Give yourself permission to feel angry, jealous and frustrated.  It’s completely normal and warranted.

So how do you navigate and maintain these friendships when you’re struggling with infertility?  Here are my thoughts –

  1. First of all, make sure they are friendships that are worth maintaining. Your friends with children still need to be compassionate and sensitive to your struggles.  If they say things like….you’re lucky you have so much free time / get plenty of sleep now, because when you have kids, you won’t sleep again / you can look after MY kids for me, then you won’t want them so much……you have my permission to stay away from them.  You need to protect yourself and be choosy with who you hang around.  And right now, these are not your people.  You can put these friendships on hold, or you can leave them behind.  But these are not the friends or the encounters that are worth getting anxious or losing sleep about. 
  2. Limit your exposure to your friends with children if you need to. I’m definitely not saying that you shouldn’t see them anymore, but it doesn’t have to be every single weekend. If you know that hanging around them is going to drain your energy (which it usually will), catch up with them infrequently.  And before you start feeling guilty, remember that this is a tough season, and you get to CHOOSE how you spend your time and how you deal with this.
  3. Choose WHEN to see them. If you’re feeling particularly vulnerable i.e. if you’ve just had a negative pregnancy test, or if you’re in the middle of an IVF cycle and don’t want them to ask why you aren’t drinking, put the catch-up on hold.  Give yourself permission to stay away from them at certain times and take control over when you do see them.
  4. Have honest conversations with them about how you’re feeling and what you’re going through. Remember – they haven’t been through this before, and that’s not their fault.  If you haven’t experienced infertility, it’s hard to grasp.  It’s important that they know where the line is, so they don’t cross it.  And while you don’t want them to feel like they can’t talk about their children, because you do want to be a good friend and know what’s happening in their life, there needs to be some boundaries.  They can’t support you if they don’t know how much it hurts.  Also tell them how they can support you – you’ll be doing both yourself and them a favor.
  5. When you know you’re going to see them, make sure you’re firing on all cylinders. That is, make sure your cup or tank is full.  If your energy is low, you won’t be able to navigate the conversations and will feel extra sensitive.  Before you catch up with them, go for a walk or run / have a bath / get a good night’s sleep / get out into nature / sit in the sunshine.  Anything that will allow you to build up your energy before you catch up with them.
  6. I know this may sound weird, because it’s your friends we’re talking about. But if things start to feel awkward or the conversation is getting consumed by children talk, have some topics or questions you can ask that don’t include their children.  You can talk about holidays, or house renovations, or work.  It’s good to have a few go-to subjects to create a little space for you to breathe in the conversation.
  7. If you’re going out to dinner with a group of girlfriends, try to make sure there are some people invited who don’t have children.

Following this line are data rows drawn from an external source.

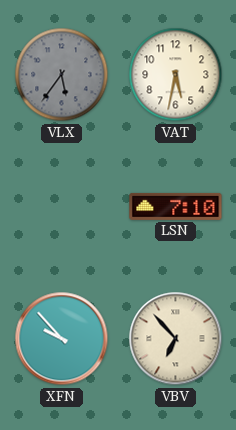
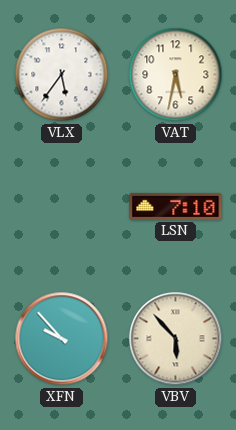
VLX dial: grey -> white
VBV: 6:53 -> 5:53
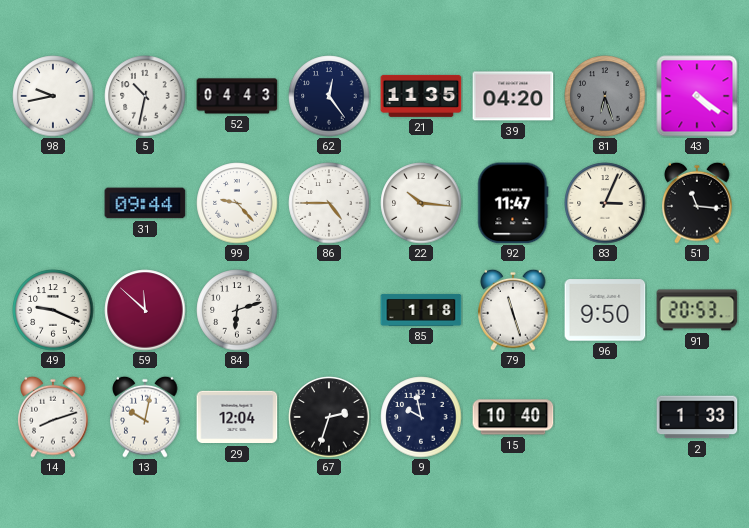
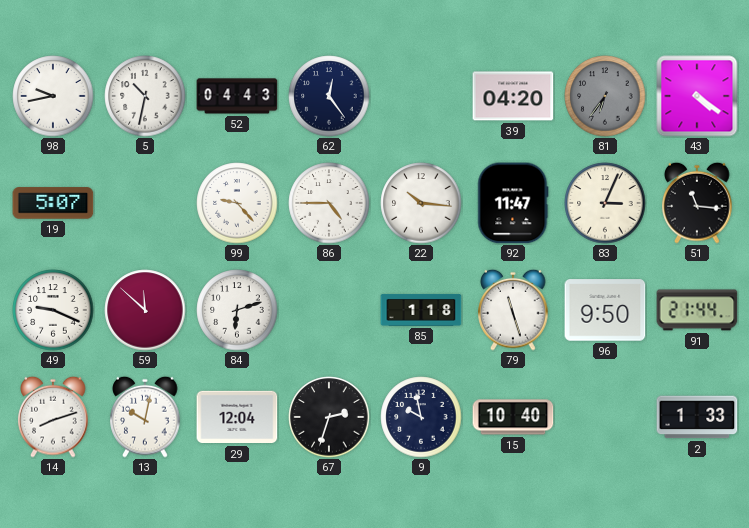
21: 11:35 -> none
81: 6:27 -> 6:36
19: none -> 5:07
31: 09:44 -> none
91: 20:53 -> 21:44
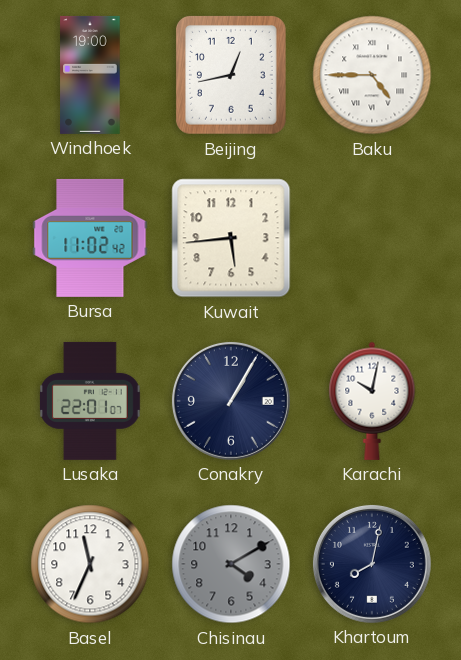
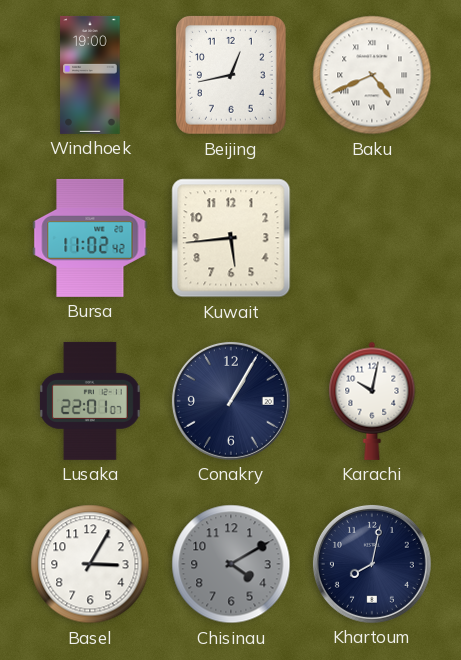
Baku: 4:45 -> 4:41
Basel: 11:34 -> 3:05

You can gravitate toward them. That way it doesn’t feel like the conversation is completely one sided and you’re outnumbered.  It’s nice to have a partner in crime and someone who may be able to support you too.

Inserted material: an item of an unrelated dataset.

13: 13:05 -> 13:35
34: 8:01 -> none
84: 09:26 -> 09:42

While it is sad that we must go to these lengths to protect ourselves in the midst of infertility, it is sometimes essential for survival.  And while some people will tell you that you should be able to separate out your sadness from your friend’s happiness, it’s easier said than done.

You don’t have to be a hero. Nor should you set impossible expectations for yourself – especially right now. You need to surround yourself with people who support you in the way you need right now.

Remember, some people come into our lives for a reason, a season or a lifetime.  And there is no need to feel guilty for walking away from a friendship that isn’t helping you right now.